• [TASK TO CARRY OUT]:
Please reproduce all entries word for word, leaving every image behind.

• [EXERCISE MATERIAL]:
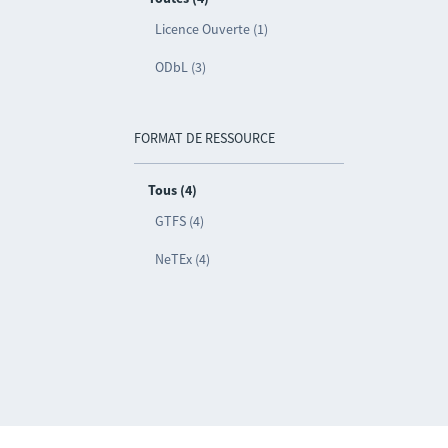
Licence Ouverte (1)
ODbL (3)
FORMAT DE RESSOURCE
Tous (4)
GTFS (4)
NeTEx (4)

• [RESPONSE BOX]:
Licence Ouverte (1)
ODbL (3)
FORMAT DE RESSOURCE
Tous (4)
GTFS (4)
NeTEx (4)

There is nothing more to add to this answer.